» **Records supplied**
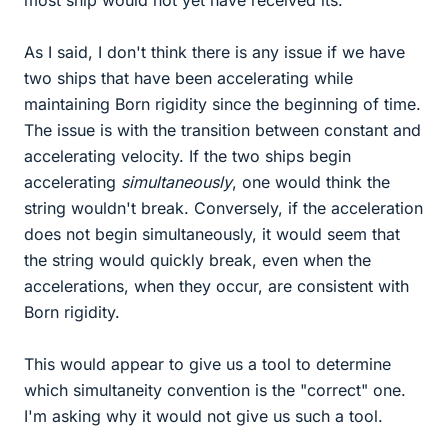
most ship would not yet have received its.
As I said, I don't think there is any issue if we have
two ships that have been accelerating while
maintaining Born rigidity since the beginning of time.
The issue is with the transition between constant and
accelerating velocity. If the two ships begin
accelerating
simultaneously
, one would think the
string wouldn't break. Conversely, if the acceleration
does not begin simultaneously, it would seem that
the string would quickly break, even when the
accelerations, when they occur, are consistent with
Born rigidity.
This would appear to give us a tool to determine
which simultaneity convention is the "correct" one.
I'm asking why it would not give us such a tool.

» **Work task**
Lines from the one containing "the string would quickly break, even when the" through the end of the data above must be written out exactly, and no other lines are needed.

» **Response below**
the string would quickly break, even when the
accelerations, when they occur, are consistent with
Born rigidity.
This would appear to give us a tool to determine
which simultaneity convention is the "correct" one.
I'm asking why it would not give us such a tool.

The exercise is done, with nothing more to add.